- [TRY IT]: The result should be the listing below, restated exactly, with its pictures left out.

*** Opening of DATA PROVIDED ***

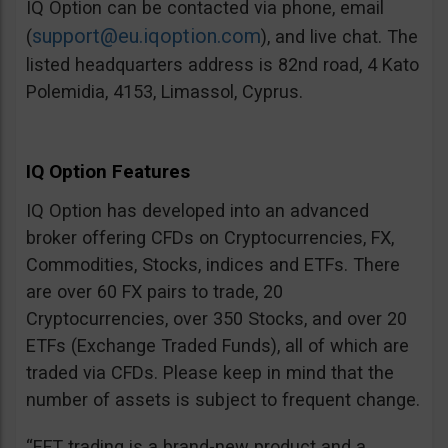
IQ Option can be contacted via phone, email
support@eu.iqoption.com
(
), and live chat. The
listed headquarters address is 82nd road, 4 Kato
Polemidia, 4153, Limassol, Cyprus.
IQ Option Features
IQ Option has developed into an advanced
broker offering CFDs on Cryptocurrencies, FX,
Commodities, Stocks, indices and ETFs. There
are over 60 FX pairs to trade, 20
Cryptocurrencies, over 350 Stocks, and over 20
ETFs (Exchange Traded Funds), all of which are
traded via CFDs. Please keep in mind that the
number of assets is subject to frequent change.
“EFT trading is a brand-new product and a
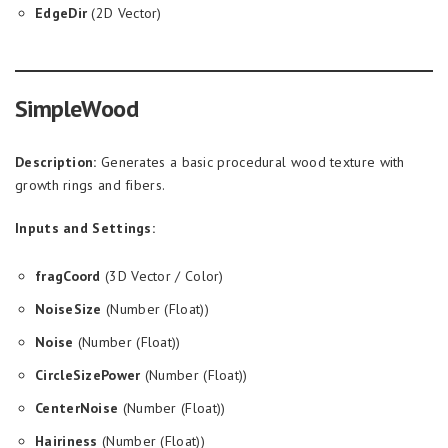
EdgeDir
(2D Vector)
SimpleWood
Description:
Generates a basic procedural wood texture with
growth rings and fibers.
Inputs and Settings:
fragCoord
(3D Vector / Color)
NoiseSize
(Number (Float))
Noise
(Number (Float))
CircleSizePower
(Number (Float))
CenterNoise
(Number (Float))
Hairiness
(Number (Float))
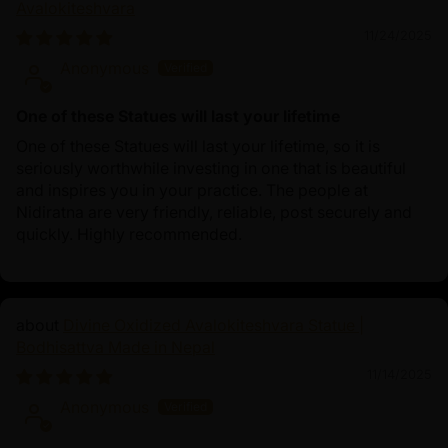
Avalokiteshvara
11/24/2025
Anonymous
One of these Statues will last your lifetime
One of these Statues will last your lifetime, so it is
seriously worthwhile investing in one that is beautiful
and inspires you in your practice. The people at
Nidiratna are very friendly, reliable, post securely and
quickly. Highly recommended.
Divine Oxidized Avalokiteshvara Statue |
Bodhisattva Made in Nepal
11/14/2025
Anonymous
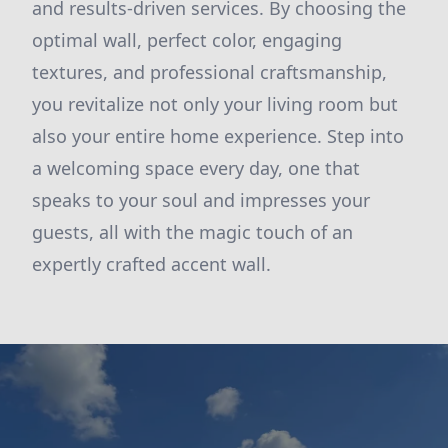
and results-driven services. By choosing the
optimal wall, perfect color, engaging
textures, and professional craftsmanship,
you revitalize not only your living room but
also your entire home experience. Step into
a welcoming space every day, one that
speaks to your soul and impresses your
guests, all with the magic touch of an
expertly crafted accent wall.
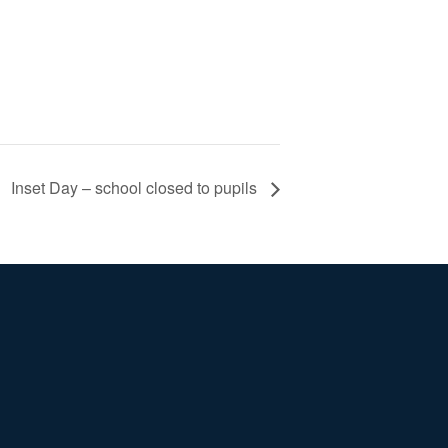
Inset Day – school closed to pupils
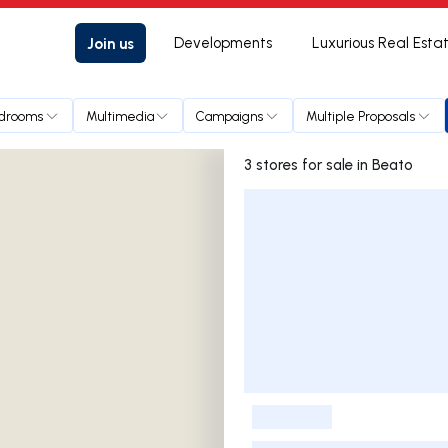
Join us
Developments
Luxurious Real Esta
drooms
Multimedia
Campaigns
Multiple Proposals
3 stores for sale in Beato
Listings List
-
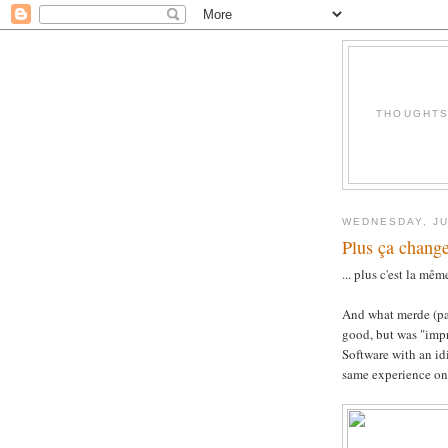
THOUGHTS 
WEDNESDAY, JU
Plus ça change
... plus c'est la mê
And what merde (pa
good, but was "impr
Software with an idi
same experience on 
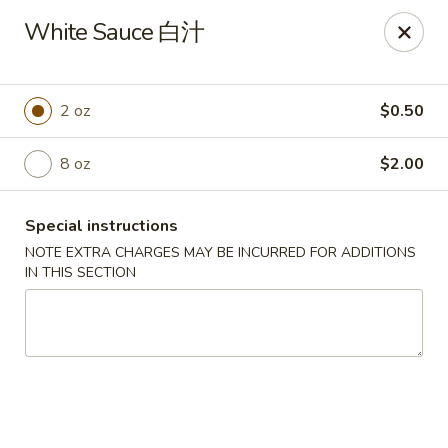
Peking House - Burlington
White Sauce 白汁
1441 University Dr G Burlington, NC 27215
Pick up
Select Time
2 oz
$0.50
8 oz
$2.00
Special instructions
NOTE EXTRA CHARGES MAY BE INCURRED FOR ADDITIONS
IN THIS SECTION
Peking House - Burlington
Opens Tuesday at 11:00AM
Closed
Store info
Call us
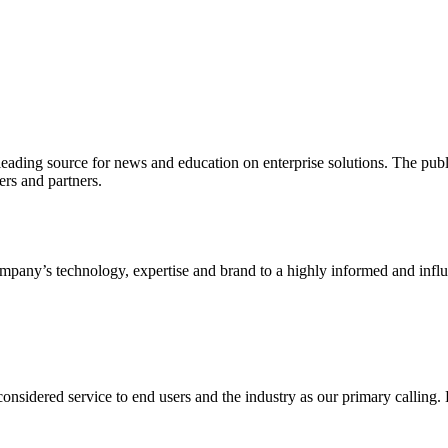
ading source for news and education on enterprise solutions. The public
s and partners.
ny’s technology, expertise and brand to a highly informed and influen
idered service to end users and the industry as our primary calling. Le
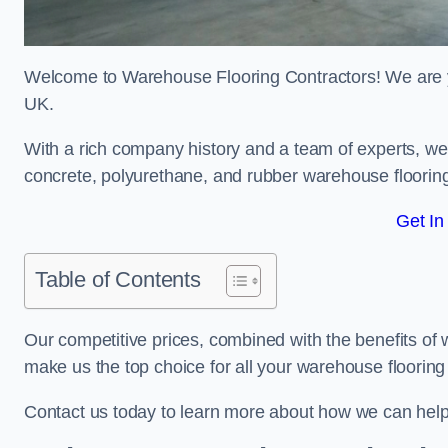
Welcome to Warehouse Flooring Contractors! We are yo
UK.
With a rich company history and a team of experts, we 
concrete, polyurethane, and rubber warehouse floorin
Get In
Table of Contents
Our competitive prices, combined with the benefits of
make us the top choice for all your warehouse floorin
Contact us today to learn more about how we can hel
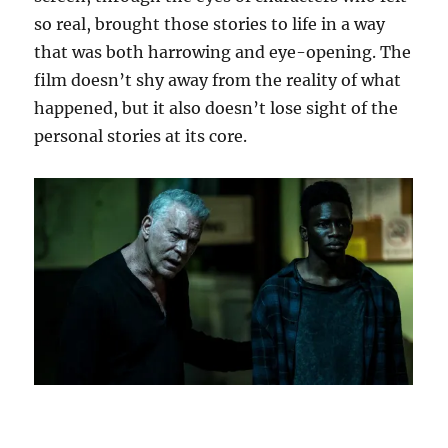
so real, brought those stories to life in a way
that was both harrowing and eye-opening. The
film doesn’t shy away from the reality of what
happened, but it also doesn’t lose sight of the
personal stories at its core.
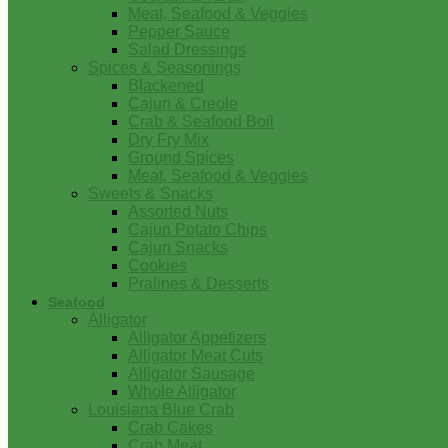
Meat, Seafood & Veggies
Pepper Sauce
Salad Dressings
Spices & Seasonings
Blackened
Cajun & Creole
Crab & Seafood Boil
Dry Fry Mix
Ground Spices
Meat, Seafood & Veggies
Sweets & Snacks
Assorted Nuts
Cajun Potato Chips
Cajun Snacks
Cookies
Pralines & Desserts
Seafood
Alligator
Alligator Appetizers
Alligator Meat Cuts
Alligator Sausage
Whole Alligator
Louisiana Blue Crab
Crab Cakes
Crab Meat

*** Close of DATA PROVIDED ***

- [RESPONSE BELOW]:
IQ Option can be contacted via phone, email
support@eu.iqoption.com
(
), and live chat. The
listed headquarters address is 82nd road, 4 Kato
Polemidia, 4153, Limassol, Cyprus.
IQ Option Features
IQ Option has developed into an advanced
broker offering CFDs on Cryptocurrencies, FX,
Commodities, Stocks, indices and ETFs. There
are over 60 FX pairs to trade, 20
Cryptocurrencies, over 350 Stocks, and over 20
ETFs (Exchange Traded Funds), all of which are
traded via CFDs. Please keep in mind that the
number of assets is subject to frequent change.
“EFT trading is a brand-new product and a
EdgeDir
(2D Vector)
SimpleWood
Description:
Generates a basic procedural wood texture with
growth rings and fibers.
Inputs and Settings:
fragCoord
(3D Vector / Color)
NoiseSize
(Number (Float))
Noise
(Number (Float))
CircleSizePower
(Number (Float))
CenterNoise
(Number (Float))
Hairiness
(Number (Float))
Avalokiteshvara
11/24/2025
Anonymous
One of these Statues will last your lifetime
One of these Statues will last your lifetime, so it is
seriously worthwhile investing in one that is beautiful
and inspires you in your practice. The people at
Nidiratna are very friendly, reliable, post securely and
quickly. Highly recommended.
Divine Oxidized Avalokiteshvara Statue |
Bodhisattva Made in Nepal
11/14/2025
Anonymous
and results-driven services. By choosing the
optimal wall, perfect color, engaging
textures, and professional craftsmanship,
you revitalize not only your living room but
also your entire home experience. Step into
a welcoming space every day, one that
speaks to your soul and impresses your
guests, all with the magic touch of an
expertly crafted accent wall.
Inset Day – school closed to pupils
Join us
Developments
Luxurious Real Esta
drooms
Multimedia
Campaigns
Multiple Proposals
3 stores for sale in Beato
Listings List
-
THOUGHTS 
WEDNESDAY, JU
Plus ça change
... plus c'est la mê
And what merde (pa
good, but was "impr
Software with an idi
same experience on 
Peking House - Burlington
White Sauce 白汁
1441 University Dr G Burlington, NC 27215
Pick up
Select Time
2 oz
$0.50
8 oz
$2.00
Special instructions
NOTE EXTRA CHARGES MAY BE INCURRED FOR ADDITIONS
IN THIS SECTION
Peking House - Burlington
Opens Tuesday at 11:00AM
Closed
Store info
Call us
ading source for news and education on enterprise solutions. The public
s and partners.
ny’s technology, expertise and brand to a highly informed and influen
idered service to end users and the industry as our primary calling. Le
Welcome to Warehouse Flooring Contractors! We are yo
UK.
With a rich company history and a team of experts, we 
concrete, polyurethane, and rubber warehouse floorin
Get In
Table of Contents
Our competitive prices, combined with the benefits of
make us the top choice for all your warehouse floorin
Contact us today to learn more about how we can hel
so real, brought those stories to life in a way
that was both harrowing and eye-opening. The
film doesn’t shy away from the reality of what
happened, but it also doesn’t lose sight of the
personal stories at its core.
Meat, Seafood & Veggies
Pepper Sauce
Salad Dressings
Spices & Seasonings
Blackened
Cajun & Creole
Crab & Seafood Boil
Dry Fry Mix
Ground Spices
Meat, Seafood & Veggies
Sweets & Snacks
Assorted Nuts
Cajun Potato Chips
Cajun Snacks
Cookies
Pralines & Desserts
Seafood
Alligator
Alligator Appetizers
Alligator Meat Cuts
Alligator Sausage
Whole Alligator
Louisiana Blue Crab
Crab Cakes
Crab Meat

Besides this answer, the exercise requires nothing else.